TAORMINA – Si va verso una scissione politica tra le fila dell’opposizione con due liste ed altrettanti candidati a sindaco in vista delle prossime elezioni amministrative e con questa prospettiva che si fa sempre più concreta, il sindaco di Taormina in carica, Mario Bolognari comincia a spostare l’asse delle sue riflessioni dalla parte di possibilità di una permanenza in campo nel 2023.

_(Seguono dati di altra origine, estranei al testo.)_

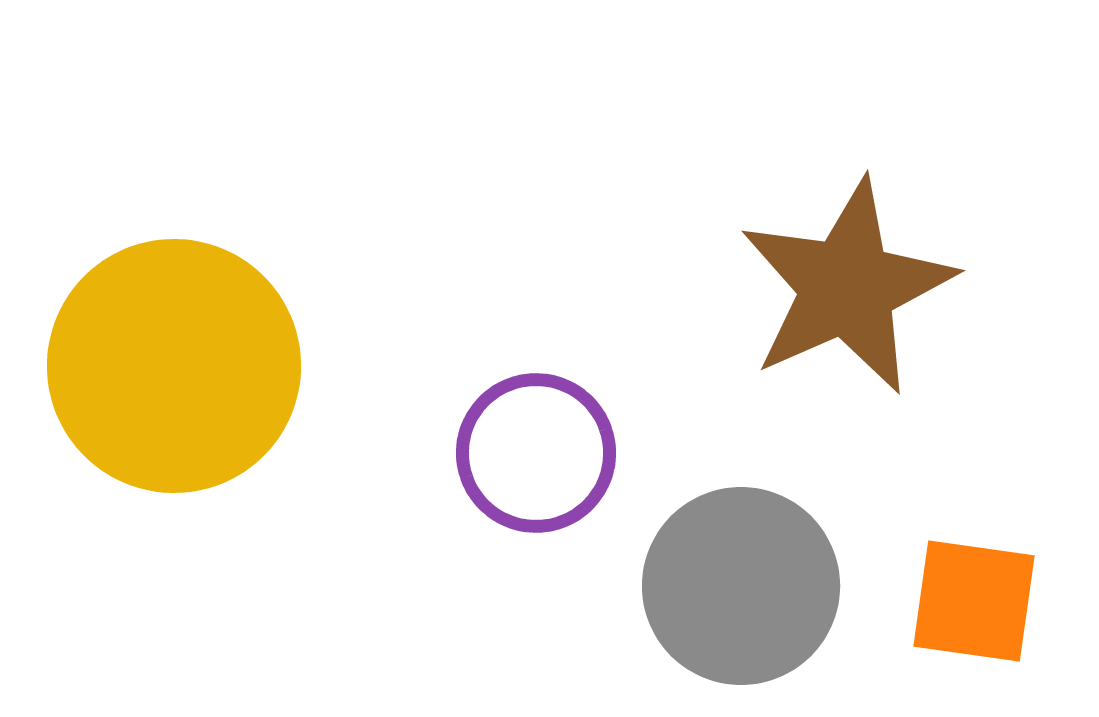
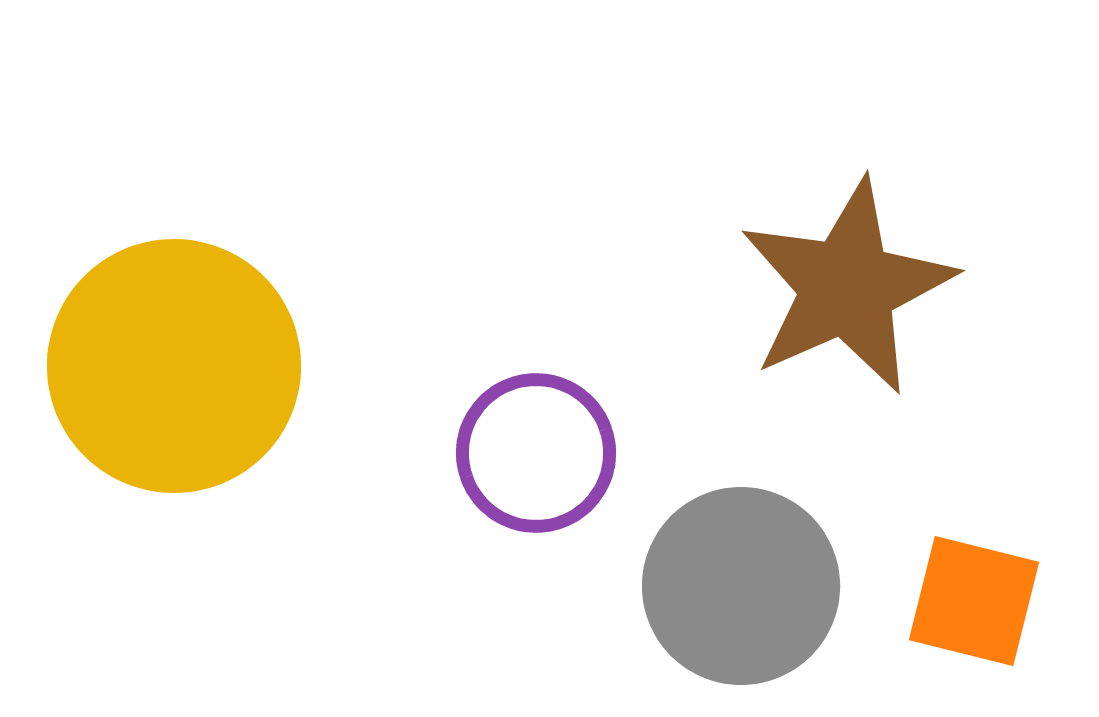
orange square: rotated 6 degrees clockwise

Lo scenario di questi giorni e a maggior ragione di queste ultime ore conferma che l’opposizione si avvia verso una tornata di voto in cui i “falchi” andranno da una parte e le “colombe” da un’altra. Da una parte, insomma, c’è la compagine guidata da Antonio D’Aveni, Andrea Raneri, Bruno De Vita e con la presenza anche di Eligio Giardina. Dall’altra c’è l’area che fa capo a Salvo Cilona, che sta dialogando con il gruppo politico di Mauro Passalacqua e guarda ad un possibile accordo con l’ex sindaco.

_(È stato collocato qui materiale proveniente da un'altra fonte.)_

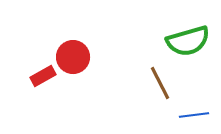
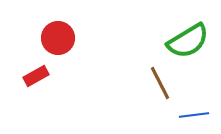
green semicircle: rotated 15 degrees counterclockwise
red circle: moved 15 px left, 19 px up
red rectangle: moved 7 px left
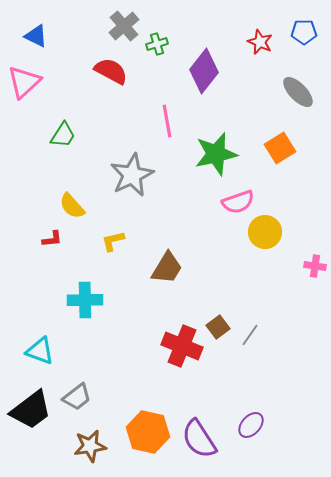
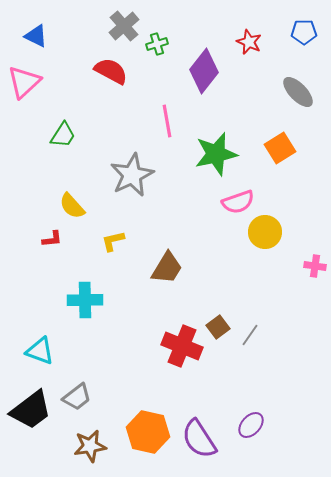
red star: moved 11 px left
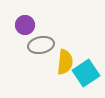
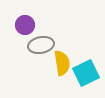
yellow semicircle: moved 3 px left, 1 px down; rotated 15 degrees counterclockwise
cyan square: rotated 8 degrees clockwise
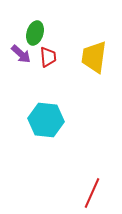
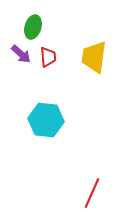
green ellipse: moved 2 px left, 6 px up
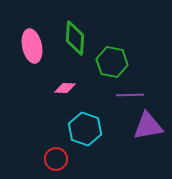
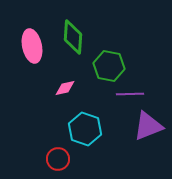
green diamond: moved 2 px left, 1 px up
green hexagon: moved 3 px left, 4 px down
pink diamond: rotated 15 degrees counterclockwise
purple line: moved 1 px up
purple triangle: rotated 12 degrees counterclockwise
red circle: moved 2 px right
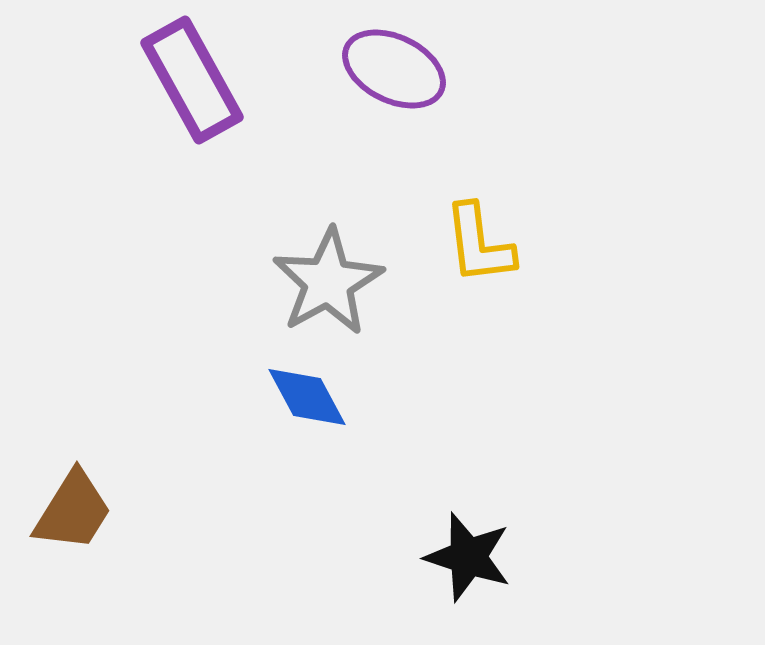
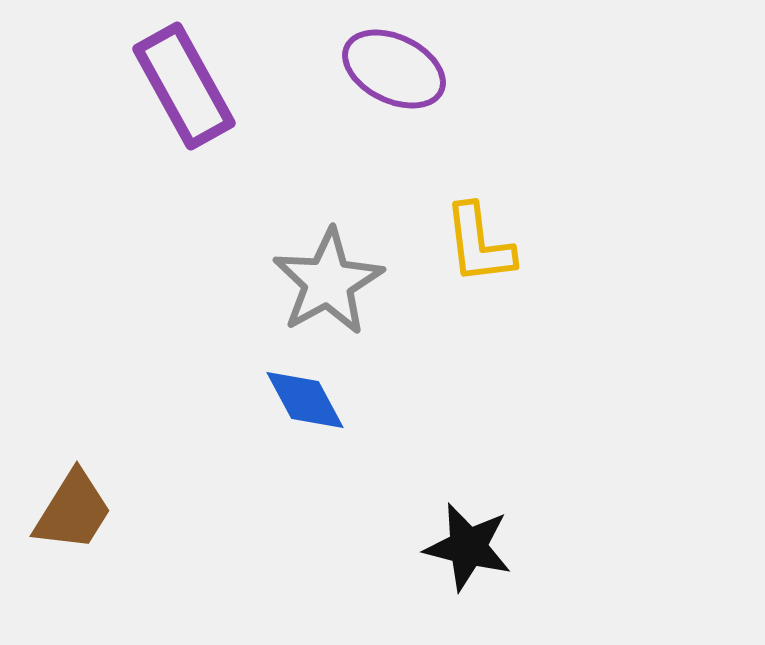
purple rectangle: moved 8 px left, 6 px down
blue diamond: moved 2 px left, 3 px down
black star: moved 10 px up; rotated 4 degrees counterclockwise
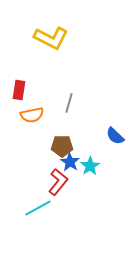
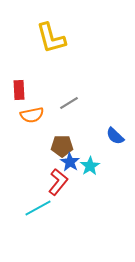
yellow L-shape: rotated 48 degrees clockwise
red rectangle: rotated 12 degrees counterclockwise
gray line: rotated 42 degrees clockwise
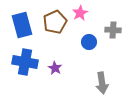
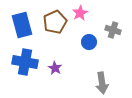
gray cross: rotated 14 degrees clockwise
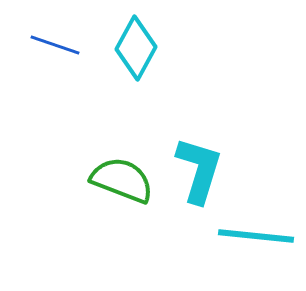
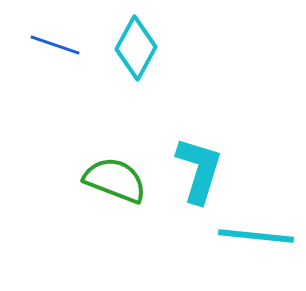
green semicircle: moved 7 px left
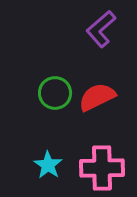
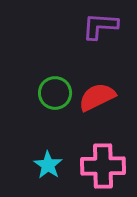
purple L-shape: moved 1 px left, 3 px up; rotated 45 degrees clockwise
pink cross: moved 1 px right, 2 px up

La campagna elettorale comincia a far registrare un’accelerazione, da una parte e dall’altra si spinge per il posizionamento ma Bolognari prova a non farsi coinvolgere. La sua prossima mossa sarà identica alle precedenti, non si discosterà di un millimetro da quella che è stata la posizione sinora avuta. Il professore non intende schiodarsi dalla strategia dell’attesa e dal silenzio “tattico”, che non piace agli alleati e sta snervando qualche compagno di viaggio ma potrebbe poi dare alla lunga i suoi frutti se dovesse esserci la conferma di un’opposizione che si sdoppia. Una situazione, quest’ultima, che spaccherebbe il fronte avversario all’attuale sindaco e abbasserebbe la quota necessaria di consensi da ottenere per vincere le prossime elezioni.

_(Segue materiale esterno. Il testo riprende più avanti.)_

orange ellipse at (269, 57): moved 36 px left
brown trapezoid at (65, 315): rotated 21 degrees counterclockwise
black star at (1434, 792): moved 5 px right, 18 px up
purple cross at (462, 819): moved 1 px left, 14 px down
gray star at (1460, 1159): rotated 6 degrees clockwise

Bolognari vuole fare giocare gli altri e restare fuori dalla mischia sino a dopo l’estate, segue le mosse avversarie e ritiene che i trambusti del momento non saranno poi una premessa significativa per la formazione degli schieramenti delle prossime elezioni. A meno di un improbabile accelerazione nelle proprie valutazioni (che va sempre messa in conto), il professore aspetta e non desiste dal voler osservare a distanza i vari incontri, minimizzerà e snobberà con indifferenza (di circostanza) sulle dinamiche di questa fase di campagna elettorale. Si prenderà tutto il tempo possibile prima di sciogliere la riserva della ricandidatura o non ricandidatura.
Al di là delle valutazioni poi prettamente personali che hanno priorità su tutto il resto, Bolognari vuole capire chi ci sarà dall’altra parte e che tipo di competizione sarà. L’orizzonte di un’opposizione divisa corrobora la tentazione del sindaco di riproporsi anche nel 2023: a quel punto, se Bolognari andrà in quella direzione, farà una mossa prima di ogni altra: proverà a blindare nuovamente l’alleanza con il gruppo di Mario D’Agostino per impedire che possa traslocare sull’altra sponda della contesa politica.